Und er brauchte unbedingt mehr Formaldehyd.
Er sah auf die Uhr. Heute war es schon zu spät. Er würde morgen einkaufen müssen.
Doch er war derart ungeduldig, dass er sich beinahe anders entschieden hätte. Er betrachtete die Schlinge auf dem Tisch und malte sich aus, wie er sie um ihren Hals zuzog. Wie ihr Körper ein letztes Mal zuckte, bevor das Leben aus ihm entwich. Bei dem Gedanken an ihren reglosen Körper, der seiner Gnade ausgeliefert war, regte sich etwas in seiner Hose. Er drehte sich wieder zu der Formaldehydflasche um. Das musste doch reichen. Als er die Flasche hochhob, zitterte seine Hand vor Aufregung.

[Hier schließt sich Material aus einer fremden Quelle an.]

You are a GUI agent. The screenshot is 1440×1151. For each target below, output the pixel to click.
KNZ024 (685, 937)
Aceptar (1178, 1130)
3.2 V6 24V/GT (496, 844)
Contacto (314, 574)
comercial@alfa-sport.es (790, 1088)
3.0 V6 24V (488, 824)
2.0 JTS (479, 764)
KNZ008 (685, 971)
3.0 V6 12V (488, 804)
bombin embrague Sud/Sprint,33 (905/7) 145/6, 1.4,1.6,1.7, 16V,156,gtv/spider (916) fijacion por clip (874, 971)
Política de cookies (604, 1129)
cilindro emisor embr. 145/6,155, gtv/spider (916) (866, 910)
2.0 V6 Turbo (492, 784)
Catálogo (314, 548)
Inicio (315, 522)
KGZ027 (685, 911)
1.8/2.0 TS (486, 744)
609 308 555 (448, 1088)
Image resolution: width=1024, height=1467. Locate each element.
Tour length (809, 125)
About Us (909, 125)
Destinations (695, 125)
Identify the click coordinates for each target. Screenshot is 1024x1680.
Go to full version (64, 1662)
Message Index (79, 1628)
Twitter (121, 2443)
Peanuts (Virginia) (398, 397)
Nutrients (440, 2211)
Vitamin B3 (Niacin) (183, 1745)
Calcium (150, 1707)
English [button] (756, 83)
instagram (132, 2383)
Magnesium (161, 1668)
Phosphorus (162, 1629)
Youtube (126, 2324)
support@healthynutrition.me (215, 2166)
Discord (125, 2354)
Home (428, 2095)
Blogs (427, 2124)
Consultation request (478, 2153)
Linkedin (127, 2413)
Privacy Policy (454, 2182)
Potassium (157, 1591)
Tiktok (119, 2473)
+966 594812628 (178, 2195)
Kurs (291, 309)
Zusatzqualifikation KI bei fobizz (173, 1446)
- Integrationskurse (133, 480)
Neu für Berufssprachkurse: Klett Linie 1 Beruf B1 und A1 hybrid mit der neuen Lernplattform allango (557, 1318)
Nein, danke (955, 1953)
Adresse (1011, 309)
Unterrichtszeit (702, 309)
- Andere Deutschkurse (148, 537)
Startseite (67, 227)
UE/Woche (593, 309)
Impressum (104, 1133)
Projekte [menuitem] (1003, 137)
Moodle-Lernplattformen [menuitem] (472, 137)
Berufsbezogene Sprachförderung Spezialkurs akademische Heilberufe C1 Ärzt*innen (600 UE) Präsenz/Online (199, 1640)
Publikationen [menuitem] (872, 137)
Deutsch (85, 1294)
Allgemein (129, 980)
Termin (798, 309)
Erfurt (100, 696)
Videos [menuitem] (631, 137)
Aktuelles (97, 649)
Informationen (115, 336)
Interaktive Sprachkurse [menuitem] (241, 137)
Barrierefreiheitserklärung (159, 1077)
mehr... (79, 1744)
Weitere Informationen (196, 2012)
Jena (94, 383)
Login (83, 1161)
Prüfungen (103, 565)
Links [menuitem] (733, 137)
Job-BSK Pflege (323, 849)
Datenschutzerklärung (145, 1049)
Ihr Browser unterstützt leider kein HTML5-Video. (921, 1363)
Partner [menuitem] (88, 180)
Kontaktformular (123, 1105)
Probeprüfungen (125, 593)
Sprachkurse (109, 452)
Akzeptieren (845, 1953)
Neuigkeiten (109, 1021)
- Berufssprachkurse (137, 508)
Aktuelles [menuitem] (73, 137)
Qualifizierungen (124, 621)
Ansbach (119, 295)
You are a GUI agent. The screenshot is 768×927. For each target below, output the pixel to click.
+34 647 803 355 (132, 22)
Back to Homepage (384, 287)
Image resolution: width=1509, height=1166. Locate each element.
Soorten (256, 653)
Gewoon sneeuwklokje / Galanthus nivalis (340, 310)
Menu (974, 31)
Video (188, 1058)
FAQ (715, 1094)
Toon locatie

Nein. Er wollte die nächsten Jahrzehnte mit dieser Frau verbringen, da konnte er auch noch einen Tag warten. Daher stellte er die Flasche wieder auf den Tisch und holte tief Luft. Morgen. Morgen würde er es tun.
Er überlegte, ob er die Tür öffnen und sich für die Verzögerung entschuldigen sollte, aber er bezweifelte, dass sie es verstehen würde. Vor der Prozedur waren sie alle so uneinsichtig.
Stattdessen verließ er die Werkstatt und verriegelte die Tür hinter sich. Erleichtert stellte er fest, dass man ihre leisen Schreie außerhalb der Wände nicht mehr hören konnte.